• Instructions to follow:
A faithful copy of the data, pictures omitted, is the required answer.

--- The data Enclosed Below ---

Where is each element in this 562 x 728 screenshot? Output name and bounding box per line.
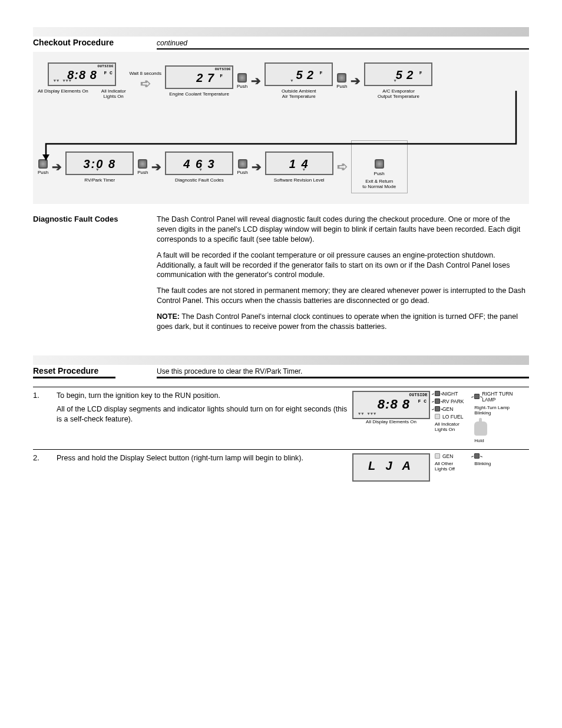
led-icon <box>435 398 440 404</box>
wait-label: Wait 8 seconds <box>130 71 161 76</box>
checkout-flow-diagram: OUTSIDE 8:8 8 F C ▼▼ ▼▼▼ All Display Ele… <box>33 52 529 204</box>
led-label-0: NIGHT <box>442 391 458 397</box>
push-label-3: Push <box>38 170 48 175</box>
arrow-icon-1: ➪ <box>140 76 151 91</box>
final-text: Exit & Return to Normal Mode <box>362 179 396 189</box>
lcd-digits-7: 1 4 <box>266 157 332 171</box>
section-title-reset: Reset Procedure <box>33 366 115 378</box>
flow-step-7: 1 4 ▼ Software Revision Level <box>265 151 333 183</box>
push-label-final: Push <box>374 171 385 176</box>
lcd-outside-2: OUTSIDE <box>215 67 231 71</box>
reset-step-2: 2. Press and hold the Display Select but… <box>33 449 529 487</box>
section-header-checkout: Checkout Procedure continued <box>33 38 529 50</box>
svg-marker-0 <box>42 154 49 160</box>
push-button-icon-1 <box>237 73 247 83</box>
rtl-cap: Right-Turn Lamp Blinking <box>474 405 529 416</box>
s2-other: All Other Lights Off <box>435 461 470 472</box>
note-text: The Dash Control Panel's internal clock … <box>157 312 518 331</box>
diag-para-1: The Dash Control Panel will reveal diagn… <box>157 215 529 245</box>
step1-num: 1. <box>33 391 57 443</box>
push-label-1: Push <box>237 84 247 89</box>
lcd-f-4: F <box>419 70 422 75</box>
led-label-2: GEN <box>442 406 453 412</box>
step1-rtl-col: RIGHT TURN LAMP Right-Turn Lamp Blinking… <box>474 391 529 443</box>
led-label-1: RV PARK <box>442 398 464 404</box>
step1-lcd-fc: F C <box>418 398 427 404</box>
diag-para-3: The fault codes are not stored in perman… <box>157 286 529 306</box>
cap-6: Diagnostic Fault Codes <box>175 177 224 183</box>
lcd-tri-6: ▼ <box>199 167 202 172</box>
diag-para-2: A fault will be recorded if the coolant … <box>157 251 529 281</box>
lcd-f-2: F <box>220 73 223 78</box>
lcd-box-6: 4 6 3 ▼ <box>165 151 233 175</box>
s2-gen-label: GEN <box>442 453 453 459</box>
step1-lcd-arrows: ▼▼ ▼▼▼ <box>358 411 376 416</box>
lcd-tri-7: ▼ <box>303 167 306 172</box>
step2-text: Press and hold the Display Select button… <box>57 453 348 463</box>
lcd-tri-5: ▼ <box>96 167 99 172</box>
section-header-bar-1 <box>33 27 529 37</box>
section-subtitle-checkout: continued <box>157 39 529 50</box>
lcd-box-4: 5 2 F ▼ <box>364 62 432 86</box>
step1-figure: OUTSIDE 8:8 8 F C ▼▼ ▼▼▼ All Display Ele… <box>352 391 529 443</box>
cap-5: RV/Park Timer <box>84 177 115 183</box>
step2-num: 2. <box>33 453 57 482</box>
rtl-label: RIGHT TURN LAMP <box>482 391 513 403</box>
cap-7: Software Revision Level <box>274 177 325 183</box>
push-label-2: Push <box>336 84 347 89</box>
lcd-tri-3: ▼ <box>290 78 293 83</box>
lcd-digits-2: 2 7 <box>196 71 214 85</box>
push-group-1: Push <box>237 73 247 89</box>
section-subtitle-reset: Use this procedure to clear the RV/Park … <box>157 367 529 378</box>
step2-figure: L J A GEN All Other Lights Off Blinking <box>352 453 529 482</box>
step2-lcd: L J A <box>352 453 430 482</box>
flow-step-5: 3:0 8 ▼ RV/Park Timer <box>65 151 134 183</box>
lcd-box-3: 5 2 F ▼ <box>265 62 333 86</box>
led-icon <box>435 414 440 419</box>
lcd-box-5: 3:0 8 ▼ <box>65 151 134 175</box>
note-label: NOTE: <box>157 312 180 321</box>
rtl-led-icon-2 <box>474 453 480 459</box>
lcd-outside-1: OUTSIDE <box>97 64 113 68</box>
diag-heading: Diagnostic Fault Codes <box>33 215 157 338</box>
hand-icon <box>474 421 487 436</box>
lcd-arrows-1: ▼▼ ▼▼▼ <box>54 78 72 83</box>
lcd-box-2: OUTSIDE 2 7 F <box>165 65 233 89</box>
led-icon <box>435 406 440 411</box>
hold-label: Hold <box>474 438 529 443</box>
step2-lcd-digits: L J A <box>353 459 429 473</box>
led-label-3: LO FUEL <box>442 414 463 420</box>
rtl-led-icon <box>474 394 480 399</box>
flow-step-6: 4 6 3 ▼ Diagnostic Fault Codes <box>165 151 233 183</box>
step1-lcd: OUTSIDE 8:8 8 F C ▼▼ ▼▼▼ <box>352 391 430 419</box>
push-label-4: Push <box>137 170 148 175</box>
arrow-icon-3: ➔ <box>351 74 361 88</box>
section-header-reset: Reset Procedure Use this procedure to cl… <box>33 366 529 378</box>
push-button-icon-2 <box>337 73 346 83</box>
arrow-icon-6: ➔ <box>252 160 262 174</box>
step1-lcd-outside: OUTSIDE <box>409 393 428 397</box>
lcd-digits-4: 5 2 <box>396 68 414 82</box>
section-header-bar-2 <box>33 355 529 365</box>
step2-rtl-col: Blinking <box>474 453 529 466</box>
step1-text-a: To begin, turn the ignition key to the R… <box>57 391 348 401</box>
lcd-box-1: OUTSIDE 8:8 8 F C ▼▼ ▼▼▼ <box>48 62 116 86</box>
arrow-icon-4: ➔ <box>52 160 62 174</box>
led-icon <box>435 453 440 459</box>
arrow-icon-5: ➔ <box>151 160 161 174</box>
lcd-digits-3: 5 2 <box>296 68 314 82</box>
push-group-2: Push <box>336 73 347 89</box>
step1-text-b: All of the LCD display segments and indi… <box>57 404 348 424</box>
step1-lcd-digits: 8:8 8 <box>378 397 410 412</box>
lcd-fc-1: F C <box>104 70 112 75</box>
lcd-box-7: 1 4 ▼ <box>265 151 333 175</box>
reset-step-1: 1. To begin, turn the ignition key to th… <box>33 387 529 449</box>
section-title-checkout: Checkout Procedure <box>33 38 157 50</box>
step1-lcd-cap: All Display Elements On <box>366 419 416 424</box>
arrow-icon-2: ➔ <box>251 74 261 88</box>
lcd-digits-5: 3:0 8 <box>67 157 133 171</box>
s2-blink: Blinking <box>474 461 529 466</box>
lcd-f-3: F <box>319 70 322 75</box>
lcd-tri-4: ▼ <box>394 78 396 83</box>
led-icon <box>435 391 440 396</box>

--- End of Enclosed The data ---

• Result:
Where is each element in this 562 x 728 screenshot? Output name and bounding box per line.
led-icon <box>435 398 440 404</box>
wait-label: Wait 8 seconds <box>130 71 161 76</box>
checkout-flow-diagram: OUTSIDE 8:8 8 F C ▼▼ ▼▼▼ All Display Ele… <box>33 52 529 204</box>
led-label-0: NIGHT <box>442 391 458 397</box>
push-label-3: Push <box>38 170 48 175</box>
arrow-icon-1: ➪ <box>140 76 151 91</box>
final-text: Exit & Return to Normal Mode <box>362 179 396 189</box>
lcd-digits-7: 1 4 <box>266 157 332 171</box>
section-title-reset: Reset Procedure <box>33 366 115 378</box>
flow-step-7: 1 4 ▼ Software Revision Level <box>265 151 333 183</box>
push-label-final: Push <box>374 171 385 176</box>
lcd-outside-2: OUTSIDE <box>215 67 231 71</box>
reset-step-2: 2. Press and hold the Display Select but… <box>33 449 529 487</box>
section-header-checkout: Checkout Procedure continued <box>33 38 529 50</box>
svg-marker-0 <box>42 154 49 160</box>
push-button-icon-1 <box>237 73 247 83</box>
rtl-cap: Right-Turn Lamp Blinking <box>474 405 529 416</box>
s2-other: All Other Lights Off <box>435 461 470 472</box>
note-text: The Dash Control Panel's internal clock … <box>157 312 518 331</box>
diag-para-1: The Dash Control Panel will reveal diagn… <box>157 215 529 245</box>
step1-num: 1. <box>33 391 57 443</box>
push-label-1: Push <box>237 84 247 89</box>
lcd-f-4: F <box>419 70 422 75</box>
led-label-2: GEN <box>442 406 453 412</box>
step1-rtl-col: RIGHT TURN LAMP Right-Turn Lamp Blinking… <box>474 391 529 443</box>
led-label-1: RV PARK <box>442 398 464 404</box>
step1-lcd-fc: F C <box>418 398 427 404</box>
diag-para-3: The fault codes are not stored in perman… <box>157 286 529 306</box>
cap-6: Diagnostic Fault Codes <box>175 177 224 183</box>
lcd-tri-6: ▼ <box>199 167 202 172</box>
diag-para-2: A fault will be recorded if the coolant … <box>157 251 529 281</box>
lcd-f-2: F <box>220 73 223 78</box>
lcd-box-6: 4 6 3 ▼ <box>165 151 233 175</box>
s2-gen-label: GEN <box>442 453 453 459</box>
step1-lcd-arrows: ▼▼ ▼▼▼ <box>358 411 376 416</box>
lcd-tri-7: ▼ <box>303 167 306 172</box>
step2-text: Press and hold the Display Select button… <box>57 453 348 463</box>
lcd-tri-5: ▼ <box>96 167 99 172</box>
section-header-bar-1 <box>33 27 529 37</box>
section-subtitle-checkout: continued <box>157 39 529 50</box>
lcd-box-4: 5 2 F ▼ <box>364 62 432 86</box>
step1-figure: OUTSIDE 8:8 8 F C ▼▼ ▼▼▼ All Display Ele… <box>352 391 529 443</box>
cap-5: RV/Park Timer <box>84 177 115 183</box>
step2-num: 2. <box>33 453 57 482</box>
rtl-label: RIGHT TURN LAMP <box>482 391 513 403</box>
cap-7: Software Revision Level <box>274 177 325 183</box>
push-label-2: Push <box>336 84 347 89</box>
lcd-tri-3: ▼ <box>290 78 293 83</box>
lcd-digits-2: 2 7 <box>196 71 214 85</box>
push-group-1: Push <box>237 73 247 89</box>
section-subtitle-reset: Use this procedure to clear the RV/Park … <box>157 367 529 378</box>
step2-figure: L J A GEN All Other Lights Off Blinking <box>352 453 529 482</box>
step2-lcd: L J A <box>352 453 430 482</box>
flow-step-5: 3:0 8 ▼ RV/Park Timer <box>65 151 134 183</box>
lcd-box-3: 5 2 F ▼ <box>265 62 333 86</box>
led-icon <box>435 414 440 419</box>
lcd-box-5: 3:0 8 ▼ <box>65 151 134 175</box>
note-label: NOTE: <box>157 312 180 321</box>
rtl-led-icon-2 <box>474 453 480 459</box>
lcd-outside-1: OUTSIDE <box>97 64 113 68</box>
diag-heading: Diagnostic Fault Codes <box>33 215 157 338</box>
hand-icon <box>474 421 487 436</box>
lcd-arrows-1: ▼▼ ▼▼▼ <box>54 78 72 83</box>
lcd-box-2: OUTSIDE 2 7 F <box>165 65 233 89</box>
led-icon <box>435 406 440 411</box>
hold-label: Hold <box>474 438 529 443</box>
step2-lcd-digits: L J A <box>353 459 429 473</box>
led-label-3: LO FUEL <box>442 414 463 420</box>
rtl-led-icon <box>474 394 480 399</box>
flow-step-6: 4 6 3 ▼ Diagnostic Fault Codes <box>165 151 233 183</box>
step1-lcd: OUTSIDE 8:8 8 F C ▼▼ ▼▼▼ <box>352 391 430 419</box>
push-label-4: Push <box>137 170 148 175</box>
arrow-icon-3: ➔ <box>351 74 361 88</box>
section-header-reset: Reset Procedure Use this procedure to cl… <box>33 366 529 378</box>
push-button-icon-2 <box>337 73 346 83</box>
arrow-icon-6: ➔ <box>252 160 262 174</box>
step1-lcd-outside: OUTSIDE <box>409 393 428 397</box>
lcd-digits-4: 5 2 <box>396 68 414 82</box>
section-header-bar-2 <box>33 355 529 365</box>
step2-rtl-col: Blinking <box>474 453 529 466</box>
step1-text-a: To begin, turn the ignition key to the R… <box>57 391 348 401</box>
lcd-box-1: OUTSIDE 8:8 8 F C ▼▼ ▼▼▼ <box>48 62 116 86</box>
arrow-icon-4: ➔ <box>52 160 62 174</box>
led-icon <box>435 453 440 459</box>
arrow-icon-5: ➔ <box>151 160 161 174</box>
lcd-digits-3: 5 2 <box>296 68 314 82</box>
push-group-2: Push <box>336 73 347 89</box>
step1-text-b: All of the LCD display segments and indi… <box>57 404 348 424</box>
step1-lcd-digits: 8:8 8 <box>378 397 410 412</box>
lcd-fc-1: F C <box>104 70 112 75</box>
lcd-box-7: 1 4 ▼ <box>265 151 333 175</box>
reset-step-1: 1. To begin, turn the ignition key to th… <box>33 387 529 449</box>
section-title-checkout: Checkout Procedure <box>33 38 157 50</box>
step1-lcd-cap: All Display Elements On <box>366 419 416 424</box>
arrow-icon-2: ➔ <box>251 74 261 88</box>
lcd-digits-5: 3:0 8 <box>67 157 133 171</box>
s2-blink: Blinking <box>474 461 529 466</box>
lcd-f-3: F <box>319 70 322 75</box>
lcd-tri-4: ▼ <box>394 78 396 83</box>
led-icon <box>435 391 440 396</box>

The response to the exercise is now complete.